Il processo di innovazione è uno dei più critici, importanti e costosi in un’azienda. È fondamentale per garantire il vantaggio competitivo, oggi più che mai in un mondo in cui l’innovazione tecnologica sta cambiando molti mercati, se non tutti.

Ogni azienda vuole essere leader in qualche ambito, perché la vita del follower non paga, e pagherà sempre meno in un futuro in cui le aziende italiane possono competere sempre meno sulla competitività di costo.

Quindi innovare è vitale, ma chi innova investe e rischia senza certezze sul ritorno dell’investimento.

Per mitigare questi rischi, per fortuna, negli anni sono state sviluppate molte metodologie che oggi vengono applicate “in purezza” o in versione ibrida, che è sempre la cosa migliore per incontrare i tratti caratterizzanti ogni cultura aziendale.

Il Processo di Sviluppo Nuovo Prodotto (NPD)

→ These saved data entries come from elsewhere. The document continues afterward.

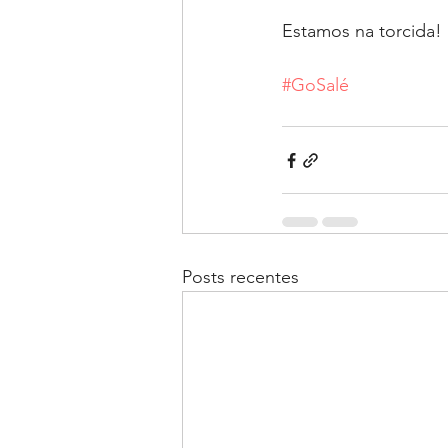
Estamos na torcida! 
#GoSalé
Posts recentes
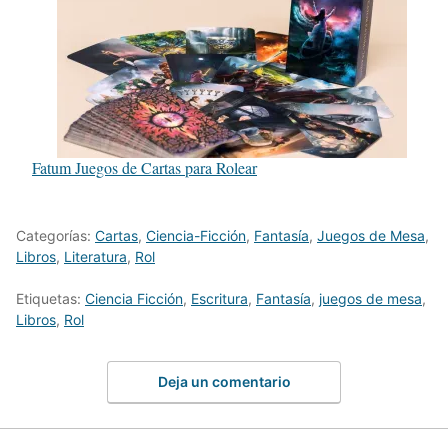
Fatum Juegos de Cartas para Rolear
Categorías:
Cartas
,
Ciencia-Ficción
,
Fantasía
,
Juegos de Mesa
,
Libros
,
Literatura
,
Rol
Etiquetas:
Ciencia Ficción
,
Escritura
,
Fantasía
,
juegos de mesa
,
Libros
,
Rol
Deja un comentario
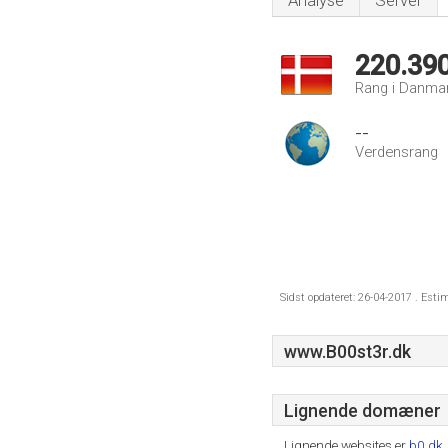
Analyse
Server
220.39
Rang i Danma
--
Verdensrang
Sidst opdateret: 26-04-2017 . Esti
www.B00st3r.dk
Lignende domæner
Lignende websites er
b0.dk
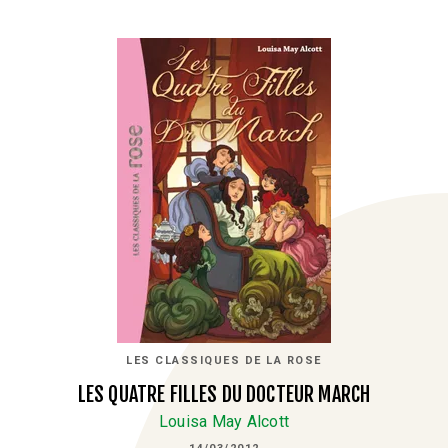
LES CLASSIQUES DE LA ROSE
LES QUATRE FILLES DU DOCTEUR MARCH
Louisa May Alcott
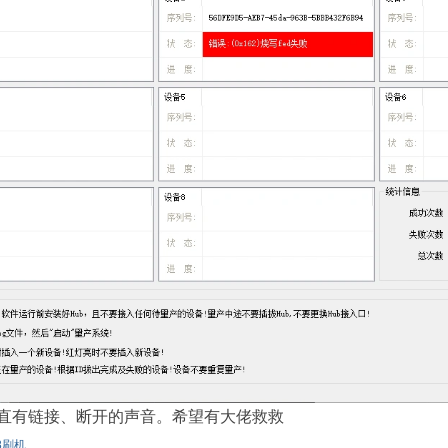
直有链接、断开的声音
。希望有大佬救救
8刷机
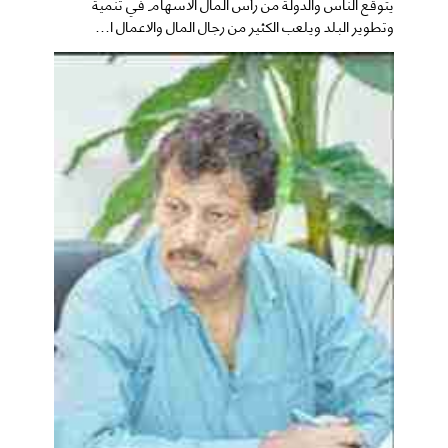
يتوقع الناس والدولة من رأس المال الاسهام في تنمية
وتطوير البلد ويلعب الكثير من رجال المال والاعمال ا...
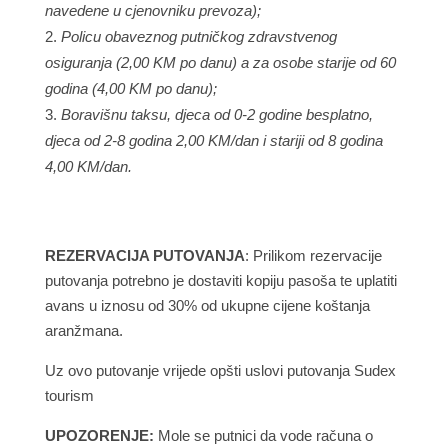
navedene u cjenovniku prevoza);
Policu obaveznog putničkog zdravstvenog
osiguranja (2,00 KM po danu) a za osobe starije od 60
godina (4,00 KM po danu);
Boravišnu taksu, djeca od 0-2 godine besplatno,
djeca od 2-8 godina 2,00 KM/dan i stariji od 8 godina
4,00 KM/dan.
REZERVACIJA PUTOVANJA
: Prilikom rezervacije
putovanja potrebno je dostaviti kopiju pasoša te uplatiti
avans u iznosu od 30% od ukupne cijene koštanja
aranžmana.
Uz ovo putovanje vrijede opšti uslovi putovanja Sudex
tourism
UPOZORENJE:
Mole se putnici da vode računa o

Nell’industria tradizionale, l’espressione “sviluppo nuovo prodotto” (NPD, New Product Development in inglese) definisce tutte le attività connesse con l’ideazione, la progettazione, la realizzazione e la commercializzazione del prodotto stesso. Il termine “sviluppo” è quindi inteso come l’insieme delle attività che hanno il potenziale di generare l’accrescimento della competitività di un’impresa e delle capacità di una qualsiasi organizzazione.

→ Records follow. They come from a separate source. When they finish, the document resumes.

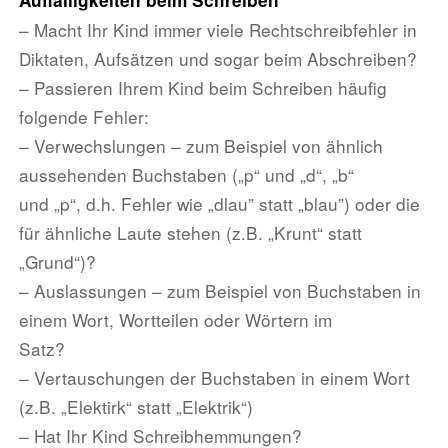
Auffälligkeiten beim Schreiben
– Macht Ihr Kind immer viele Rechtschreibfehler in
Diktaten, Aufsätzen und sogar beim Abschreiben?
– Passieren Ihrem Kind beim Schreiben häufig
folgende Fehler:
– Verwechslungen – zum Beispiel von ähnlich
aussehenden Buchstaben („p“ und „d“, „b“
und „p“, d.h. Fehler wie „dlau” statt „blau”) oder die
für ähnliche Laute stehen (z.B. „Krunt“ statt
„Grund“)?
– Auslassungen – zum Beispiel von Buchstaben in
einem Wort, Wortteilen oder Wörtern im
Satz?
– Vertauschungen der Buchstaben in einem Wort
(z.B. „Elektirk“ statt „Elektrik“)
– Hat Ihr Kind Schreibhemmungen?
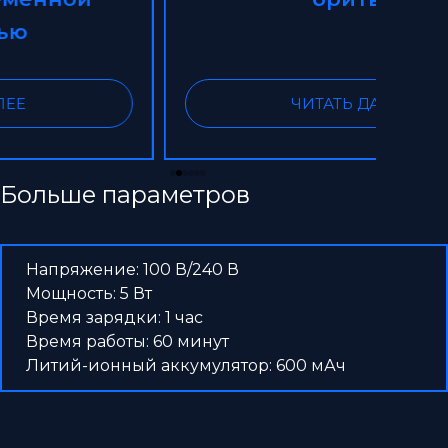
ЧИТАТЬ ДАЛЕЕ
Больше параметров
Напряжение: 100 В/240 В
Мощность: 5 Вт
Время зарядки: 1 час
Время работы: 60 минут
Литий-ионный аккумулятор: 600 мАч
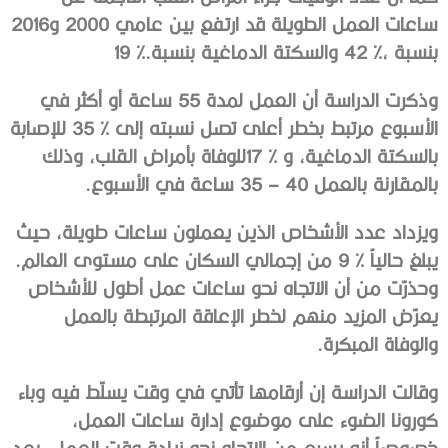
‬ساعات‭ ‬العمل‭ ‬الطويلة‭ ‬قد‭ ‬ارتفع‭ ‬بين‭ ‬عامي‭ ‬2000‭ ‬و2016‭
‬بنسبة‭ ‬42‭ %‬،‭ ‬والسكتة‭ ‬الدماغية‭ ‬بنسبة‭ ‬19‭ %. ‬
‬بالمقارنة‭ ‬بالعمل‭ ‬35‭ – ‬40‭ ‬ساعة‭ ‬في‭ ‬الأسبوع‭. ‬
‬يبلغ‭ ‬حالياً‭ ‬9‭ % ‬من‭ ‬إجمالي‭ ‬السكان‭ ‬على‭ ‬مستوى‭ ‬العالم‭.
‬والوفاة‭ ‬المبكرة‭. ‬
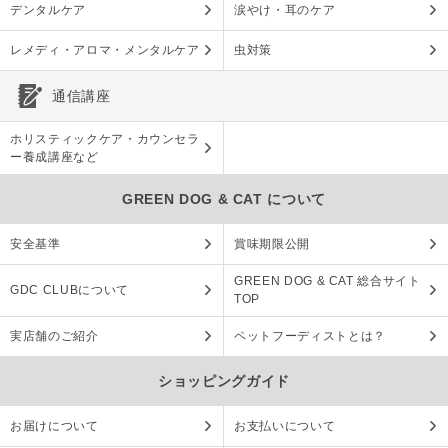
デンタルケア
涙やけ・耳のケア
レメディ・アロマ・メンタルケア
虫対策
通信講座
ホリスティックケア・カウンセラ
ー養成講座など
GREEN DOG & CAT について
安全基準
賞味期限公開
GREEN DOG & CAT 総合サイト
GDC CLUBについて
TOP
実店舗のご紹介
ペットフーディストとは？
ショッピングガイド
お届けについて
お支払いについて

Il procedimento di sviluppo, applicato alla realizzazione di un nuovo prodotto, è scomponibile in una serie di attività (processi e sotto processi), fra loro collegati ed interagenti, che vanno dalle fasi di analisi e validazione pre-progetto (il perché) a quella di progettazione concettuale, (il cosa), e a quelle successive di ingegnerizzazione e industrializzazione, (il come), tutte quante necessarie per realizzare e lanciare sul mercato un nuovo prodotto.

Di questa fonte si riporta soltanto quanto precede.